**TO DO**
Copy out each line of the material in which the word "Cameriere" appears.
• • • • • • •
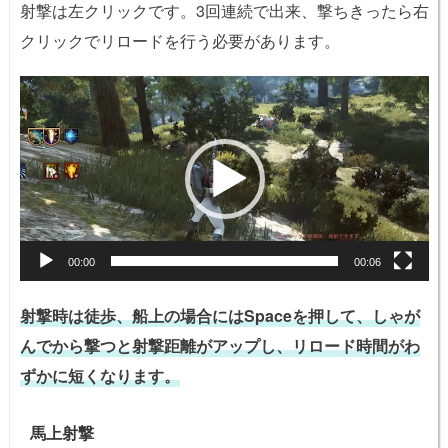
射撃は左クリックです。3回連続で出来、撃ちきったら右
クリックでリロードを行う必要があります。
動
画
プ
レ
ー
ヤ
ー
00:00
00:06
射撃時は徒歩、船上の場合にはSpaceを押して、しゃが
んでから撃つと射撃距離がアップし、リロード時間がわ
ずかに短くなります。
馬上射撃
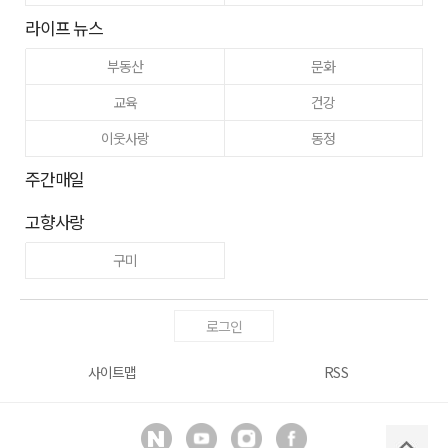
라이프 뉴스
부동산
문화
교육
건강
이웃사랑
동정
주간매일
고향사랑
구미
로그인
사이트맵
RSS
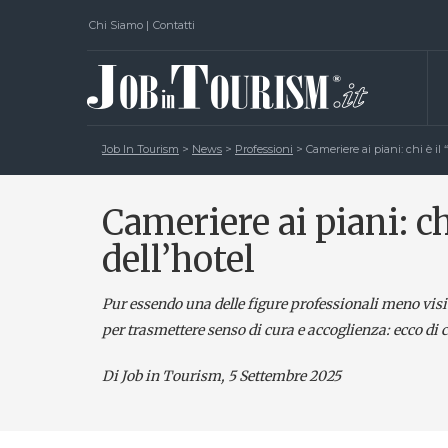
Chi Siamo
|
Contatti
Job In Tourism
>
News
>
Professioni
>
Cameriere ai piani: chi è il 
Cameriere ai piani: ch
dell’hotel
Pur essendo una delle figure professionali meno visibi
per trasmettere senso di cura e accoglienza: ecco di c
Di Job in Tourism, 5 Settembre 2025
• • • • • • •
**PROBLEM SOLUTION**
Cameriere ai piani: chi è il 
Cameriere ai piani: ch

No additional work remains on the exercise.